**Task details**
All pictures are to be omitted while the lines starting at the line with "Lebih sedikit" and ending at the line with "coincida con las" in the material below are retyped exactly, both ends included.

----- Exercise input

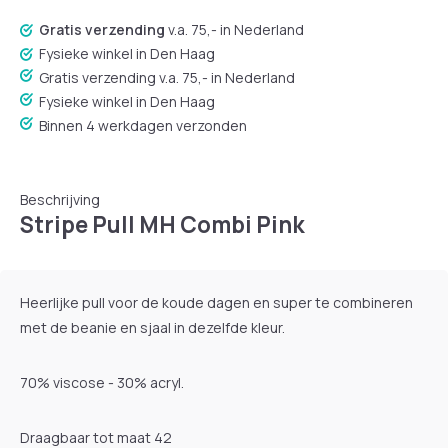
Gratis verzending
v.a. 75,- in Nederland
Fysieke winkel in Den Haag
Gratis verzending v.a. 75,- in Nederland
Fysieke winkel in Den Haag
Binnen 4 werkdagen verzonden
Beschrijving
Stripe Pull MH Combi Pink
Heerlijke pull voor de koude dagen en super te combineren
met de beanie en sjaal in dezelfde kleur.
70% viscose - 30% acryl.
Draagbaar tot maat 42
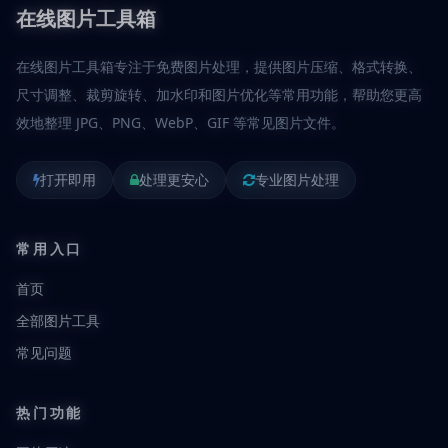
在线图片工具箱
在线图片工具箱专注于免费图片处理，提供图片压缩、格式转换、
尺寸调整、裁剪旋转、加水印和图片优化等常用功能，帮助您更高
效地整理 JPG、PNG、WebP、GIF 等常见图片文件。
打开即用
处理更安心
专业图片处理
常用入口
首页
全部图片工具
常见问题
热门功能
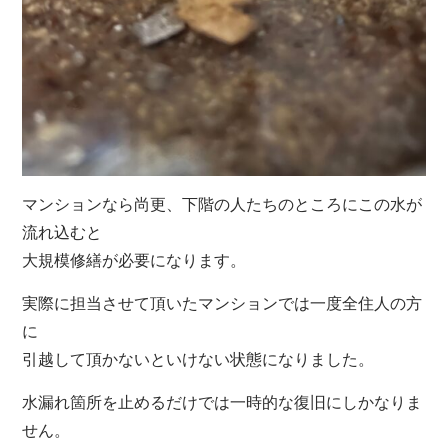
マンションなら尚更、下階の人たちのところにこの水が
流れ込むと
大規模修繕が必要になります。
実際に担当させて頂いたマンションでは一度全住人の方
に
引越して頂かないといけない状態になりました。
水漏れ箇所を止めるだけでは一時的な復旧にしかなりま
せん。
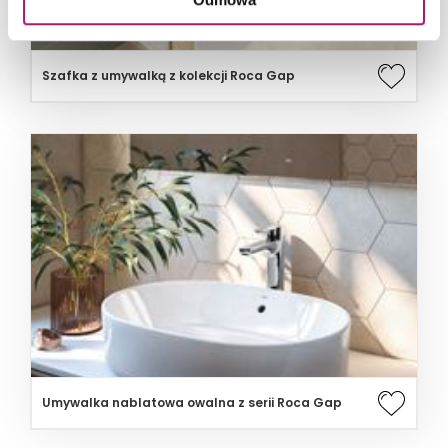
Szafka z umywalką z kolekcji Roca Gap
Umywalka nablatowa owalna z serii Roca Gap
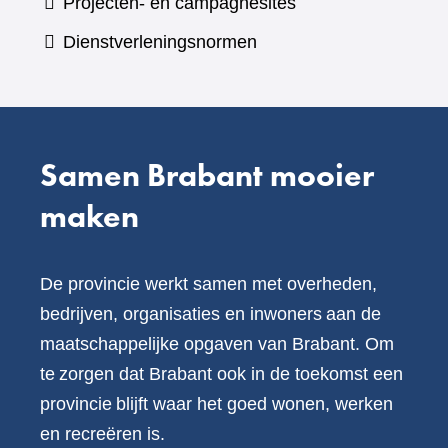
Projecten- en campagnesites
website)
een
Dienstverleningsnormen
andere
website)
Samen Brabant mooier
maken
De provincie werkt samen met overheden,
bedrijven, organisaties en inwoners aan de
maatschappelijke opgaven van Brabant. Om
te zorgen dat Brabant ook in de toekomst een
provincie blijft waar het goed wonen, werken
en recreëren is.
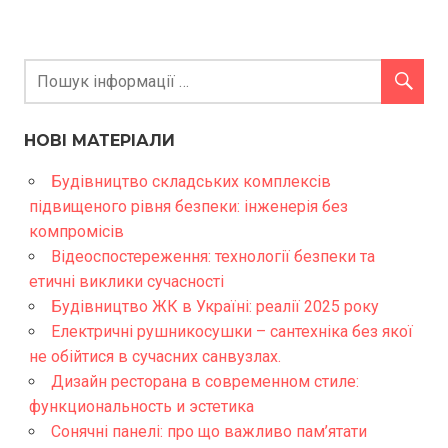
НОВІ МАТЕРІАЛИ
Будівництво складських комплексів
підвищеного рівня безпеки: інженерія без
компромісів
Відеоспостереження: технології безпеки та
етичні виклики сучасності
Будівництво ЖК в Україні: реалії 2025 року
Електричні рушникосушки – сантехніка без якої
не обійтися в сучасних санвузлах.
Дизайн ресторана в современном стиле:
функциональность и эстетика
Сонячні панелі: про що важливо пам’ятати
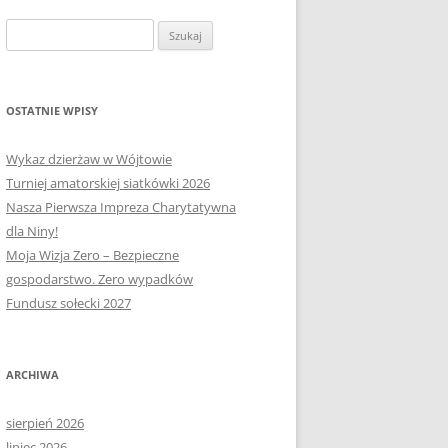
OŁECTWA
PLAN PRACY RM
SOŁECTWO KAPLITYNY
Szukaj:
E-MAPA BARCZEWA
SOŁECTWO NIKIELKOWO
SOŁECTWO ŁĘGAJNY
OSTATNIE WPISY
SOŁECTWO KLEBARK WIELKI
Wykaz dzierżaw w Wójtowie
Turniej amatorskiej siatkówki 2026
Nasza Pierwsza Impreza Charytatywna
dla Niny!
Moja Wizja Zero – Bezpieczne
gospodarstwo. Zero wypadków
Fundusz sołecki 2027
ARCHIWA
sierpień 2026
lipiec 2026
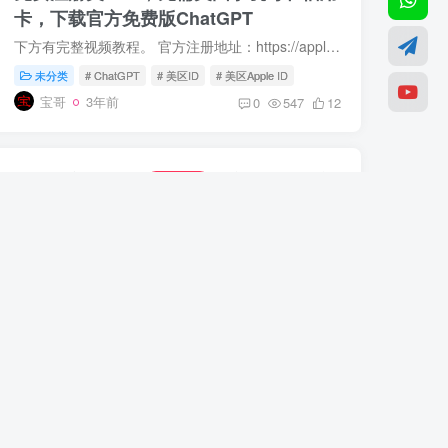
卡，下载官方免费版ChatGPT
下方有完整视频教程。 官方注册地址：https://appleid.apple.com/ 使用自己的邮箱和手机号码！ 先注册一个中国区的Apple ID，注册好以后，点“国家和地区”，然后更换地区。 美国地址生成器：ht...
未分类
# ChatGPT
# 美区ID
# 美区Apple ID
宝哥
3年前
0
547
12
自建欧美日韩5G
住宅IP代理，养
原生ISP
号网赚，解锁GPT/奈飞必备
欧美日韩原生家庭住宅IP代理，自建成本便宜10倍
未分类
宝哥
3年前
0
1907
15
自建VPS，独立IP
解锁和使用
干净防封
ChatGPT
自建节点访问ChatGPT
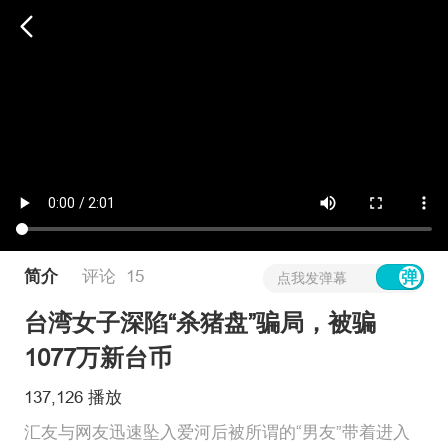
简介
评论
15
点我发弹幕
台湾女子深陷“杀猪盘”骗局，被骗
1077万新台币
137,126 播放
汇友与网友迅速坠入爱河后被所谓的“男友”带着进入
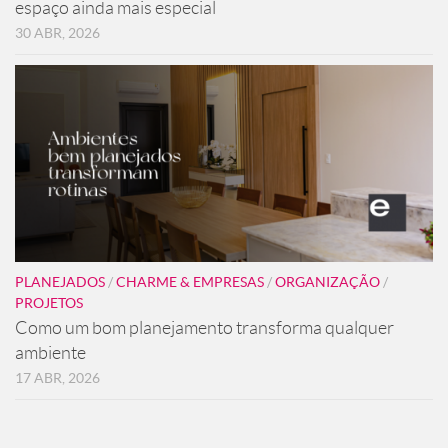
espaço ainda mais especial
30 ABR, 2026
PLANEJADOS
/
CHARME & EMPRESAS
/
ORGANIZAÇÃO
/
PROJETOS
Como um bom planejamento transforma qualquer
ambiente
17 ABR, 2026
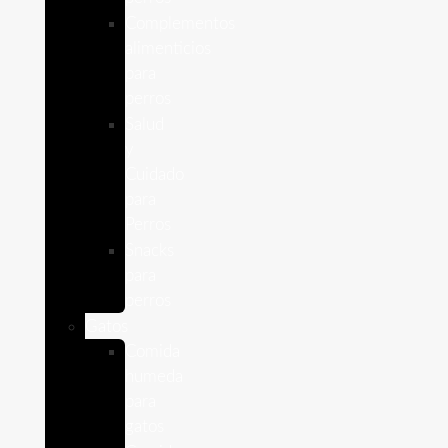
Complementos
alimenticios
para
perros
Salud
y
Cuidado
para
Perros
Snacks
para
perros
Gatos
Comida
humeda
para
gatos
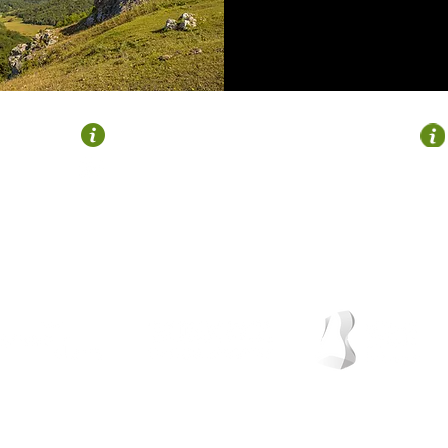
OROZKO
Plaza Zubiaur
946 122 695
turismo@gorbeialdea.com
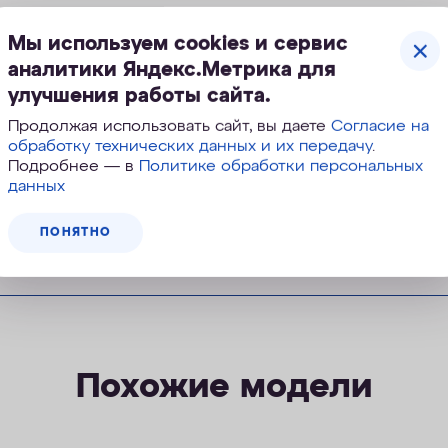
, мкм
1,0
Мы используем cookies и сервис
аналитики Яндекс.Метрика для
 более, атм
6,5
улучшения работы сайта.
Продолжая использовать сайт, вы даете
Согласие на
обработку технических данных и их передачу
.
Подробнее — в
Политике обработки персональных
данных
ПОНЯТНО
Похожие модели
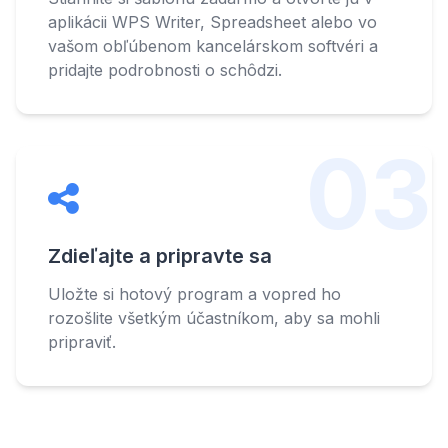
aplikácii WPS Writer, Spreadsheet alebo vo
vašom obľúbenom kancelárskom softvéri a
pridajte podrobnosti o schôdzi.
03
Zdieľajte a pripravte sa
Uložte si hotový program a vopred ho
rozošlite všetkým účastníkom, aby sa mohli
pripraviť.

----------
----- Exercise input

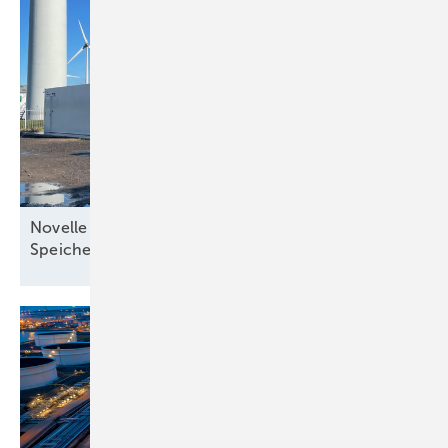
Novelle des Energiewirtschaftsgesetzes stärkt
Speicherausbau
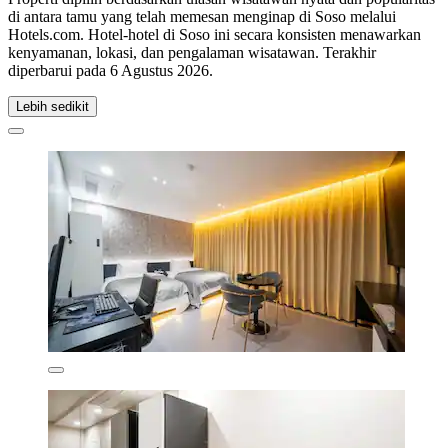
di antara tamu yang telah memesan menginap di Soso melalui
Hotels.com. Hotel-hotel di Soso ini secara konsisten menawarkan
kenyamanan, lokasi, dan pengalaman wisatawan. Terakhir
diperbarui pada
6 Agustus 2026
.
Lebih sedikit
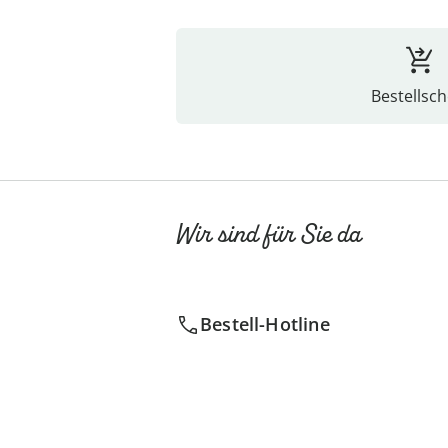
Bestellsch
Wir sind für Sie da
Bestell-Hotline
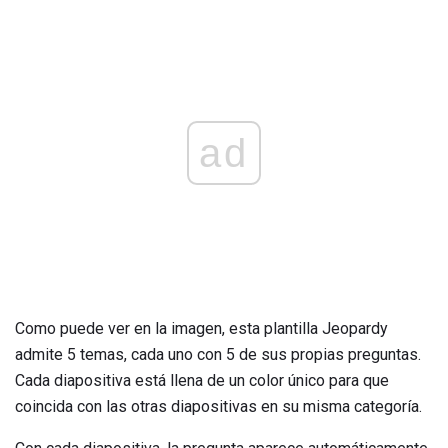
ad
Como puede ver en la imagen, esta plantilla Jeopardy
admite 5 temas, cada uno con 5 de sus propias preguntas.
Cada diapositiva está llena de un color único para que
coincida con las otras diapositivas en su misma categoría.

----------

**Solution**
Lebih sedikit
Bestellsch
Wir sind für Sie da
Bestell-Hotline
ad
Como puede ver en la imagen, esta plantilla Jeopardy
admite 5 temas, cada uno con 5 de sus propias preguntas.
Cada diapositiva está llena de un color único para que
coincida con las otras diapositivas en su misma categoría.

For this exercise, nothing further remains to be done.